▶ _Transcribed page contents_

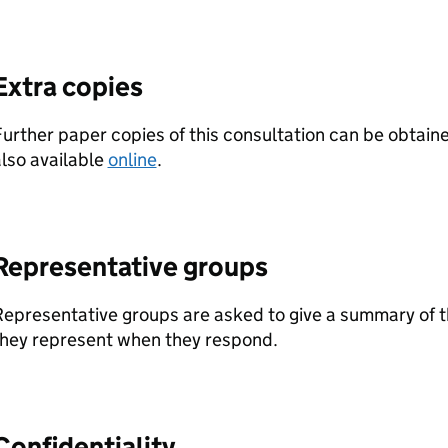
Extra copies
urther paper copies of this consultation can be obtaine
lso available
online
.
Representative groups
epresentative groups are asked to give a summary of t
they represent when they respond.
Confidentiality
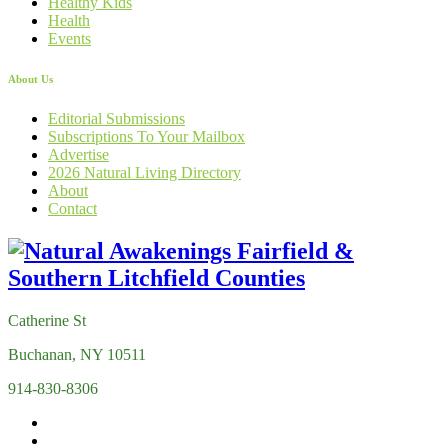
Healthy Kids
Health
Events
About Us
Editorial Submissions
Subscriptions To Your Mailbox
Advertise
2026 Natural Living Directory
About
Contact
Catherine St
Buchanan, NY 10511
914-830-8306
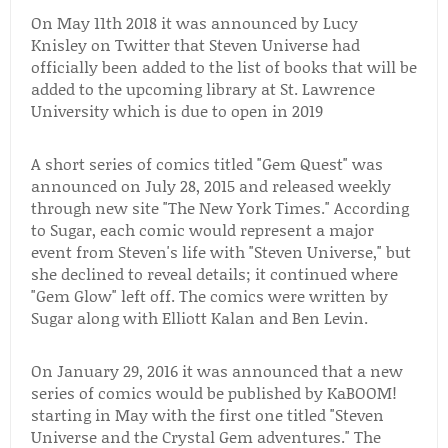
On May 11th 2018 it was announced by Lucy
Knisley on Twitter that Steven Universe had
officially been added to the list of books that will be
added to the upcoming library at St. Lawrence
University which is due to open in 2019
A short series of comics titled "Gem Quest" was
announced on July 28, 2015 and released weekly
through new site "The New York Times." According
to Sugar, each comic would represent a major
event from Steven's life with "Steven Universe," but
she declined to reveal details; it continued where
"Gem Glow" left off. The comics were written by
Sugar along with Elliott Kalan and Ben Levin.
On January 29, 2016 it was announced that a new
series of comics would be published by KaBOOM!
starting in May with the first one titled "Steven
Universe and the Crystal Gem adventures." The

▶ _ACTIVITY_
Every line above that contains the word "copies" should be reported.

▶ _COMPLETED TASK_
Extra copies
urther paper copies of this consultation can be obtaine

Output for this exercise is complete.